Definiere Hypnose

Was Hypnose nicht ist…

Der Versuch von Hans-Peter Zimmermann, mit den seltsamen Hypnose-Vorurteilen aufzuräumen, die von Hypnose-Shows geschürt werden…


Hypnose, da ist man doch bewusstlos…


Ich glaube, ich war gar nicht hypnotisiert. Ich habe alles mitbekommen.“
Ein Satz, den ich nach der ersten Hypnose-Sitzung immer wieder höre. Die vielen Hypnose-Shows auf Bühnen und im Fernsehen scheinen nicht viel dazu beizutragen, das Phänomen der Hypnose bei der Bevölkerung zu erklären. Insbesondere die Annahme, Hypnose sei so etwas wie Bewusstlosigkeit, hat sich in den Köpfen vieler Leute offenbar festgesetzt.
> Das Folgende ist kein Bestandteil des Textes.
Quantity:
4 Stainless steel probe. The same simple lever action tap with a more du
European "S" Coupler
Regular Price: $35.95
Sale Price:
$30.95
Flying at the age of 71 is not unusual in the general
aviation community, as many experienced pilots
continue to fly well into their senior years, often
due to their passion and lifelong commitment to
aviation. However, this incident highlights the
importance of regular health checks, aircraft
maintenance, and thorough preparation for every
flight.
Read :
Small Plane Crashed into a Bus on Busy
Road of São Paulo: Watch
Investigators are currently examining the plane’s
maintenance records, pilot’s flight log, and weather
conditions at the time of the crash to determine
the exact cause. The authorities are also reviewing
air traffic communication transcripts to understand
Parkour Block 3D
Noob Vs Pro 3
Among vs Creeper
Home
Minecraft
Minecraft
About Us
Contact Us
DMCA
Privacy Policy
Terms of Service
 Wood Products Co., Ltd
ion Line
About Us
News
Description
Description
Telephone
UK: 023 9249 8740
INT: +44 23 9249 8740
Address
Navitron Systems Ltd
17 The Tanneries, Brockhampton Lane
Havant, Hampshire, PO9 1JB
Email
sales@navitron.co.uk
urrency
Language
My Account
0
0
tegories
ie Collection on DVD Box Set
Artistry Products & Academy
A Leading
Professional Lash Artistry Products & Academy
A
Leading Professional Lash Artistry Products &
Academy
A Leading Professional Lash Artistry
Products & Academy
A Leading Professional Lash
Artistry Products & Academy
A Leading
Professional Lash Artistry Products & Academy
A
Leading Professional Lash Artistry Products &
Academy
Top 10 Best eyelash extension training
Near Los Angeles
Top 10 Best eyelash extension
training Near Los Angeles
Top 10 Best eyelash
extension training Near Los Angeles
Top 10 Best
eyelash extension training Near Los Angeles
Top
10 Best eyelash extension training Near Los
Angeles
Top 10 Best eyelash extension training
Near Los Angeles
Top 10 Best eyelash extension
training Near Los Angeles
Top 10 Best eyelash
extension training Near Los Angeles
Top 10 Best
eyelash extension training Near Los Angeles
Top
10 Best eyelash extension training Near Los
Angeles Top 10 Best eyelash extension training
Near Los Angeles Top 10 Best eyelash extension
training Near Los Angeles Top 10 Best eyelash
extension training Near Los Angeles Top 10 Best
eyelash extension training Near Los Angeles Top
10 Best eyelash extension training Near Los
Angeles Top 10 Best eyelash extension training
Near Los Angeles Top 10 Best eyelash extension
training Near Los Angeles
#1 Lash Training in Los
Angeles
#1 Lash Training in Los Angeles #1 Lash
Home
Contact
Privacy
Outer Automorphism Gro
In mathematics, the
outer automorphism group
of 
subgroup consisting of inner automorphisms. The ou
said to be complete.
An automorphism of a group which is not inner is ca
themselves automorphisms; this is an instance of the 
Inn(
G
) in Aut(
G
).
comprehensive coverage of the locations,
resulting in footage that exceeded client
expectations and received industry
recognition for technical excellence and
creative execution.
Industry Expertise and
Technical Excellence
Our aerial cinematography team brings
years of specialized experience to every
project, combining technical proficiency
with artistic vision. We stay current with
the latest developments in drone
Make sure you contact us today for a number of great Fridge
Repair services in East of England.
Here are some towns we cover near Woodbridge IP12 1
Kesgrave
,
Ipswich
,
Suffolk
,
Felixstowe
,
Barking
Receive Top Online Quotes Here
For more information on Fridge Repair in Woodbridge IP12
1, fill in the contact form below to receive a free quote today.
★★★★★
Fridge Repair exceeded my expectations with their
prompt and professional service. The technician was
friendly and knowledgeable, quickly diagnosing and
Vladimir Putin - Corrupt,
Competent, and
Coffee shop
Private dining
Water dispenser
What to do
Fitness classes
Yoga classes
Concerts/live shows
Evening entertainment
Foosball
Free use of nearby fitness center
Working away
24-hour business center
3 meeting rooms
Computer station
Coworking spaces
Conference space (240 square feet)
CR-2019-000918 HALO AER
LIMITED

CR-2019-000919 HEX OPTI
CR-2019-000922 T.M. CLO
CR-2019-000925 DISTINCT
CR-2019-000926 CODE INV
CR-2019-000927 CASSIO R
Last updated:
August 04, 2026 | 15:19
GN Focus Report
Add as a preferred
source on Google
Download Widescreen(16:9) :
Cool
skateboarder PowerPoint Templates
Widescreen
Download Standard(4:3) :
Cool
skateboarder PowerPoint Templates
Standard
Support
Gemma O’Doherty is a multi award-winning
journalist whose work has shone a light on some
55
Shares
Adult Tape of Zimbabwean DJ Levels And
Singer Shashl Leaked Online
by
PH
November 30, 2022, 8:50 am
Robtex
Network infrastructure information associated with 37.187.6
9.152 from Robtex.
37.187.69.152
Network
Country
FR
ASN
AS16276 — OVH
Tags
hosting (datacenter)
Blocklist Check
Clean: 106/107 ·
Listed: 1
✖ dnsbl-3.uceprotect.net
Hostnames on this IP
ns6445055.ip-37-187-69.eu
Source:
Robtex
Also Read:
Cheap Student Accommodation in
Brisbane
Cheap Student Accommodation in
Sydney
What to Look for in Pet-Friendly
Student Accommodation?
Umso nachdenklicher stimmt mich die Tatsache, dass mehr und mehr Menschen bereit sind, sich der „Allmacht“ eines Hypnotiseurs auszuliefern, sich in die Bewusstlosigkeit versetzen zu lassen und der Dinge zu harren, die da kommen sollen. Aber dies nur am Rande.

Tatsache ist: Hypnose ist NICHT Bewusstlosigkeit. Auch in Trance bist Du Dir zu jeder Zeit voll bewusst, was abläuft. Oftmals magst Du Dich im Trancezustand wundern, warum Du gerade so und nicht anders geantwortet hast, oder wie Du ausgerechnet auf diese ausgefallene Idee gekommen bist. Aber das liegt daran, dass in der Hypnose Dein Unterbewusstsein die Führung übernimmt und das sonst so dominante Bewusstsein ein wenig in den Hintergrund tritt. Hypermnesie (gesteigerte Erinnerungsfähigkeit) ist eines der wertvollsten hypnotischen Phänomene für die Therapie.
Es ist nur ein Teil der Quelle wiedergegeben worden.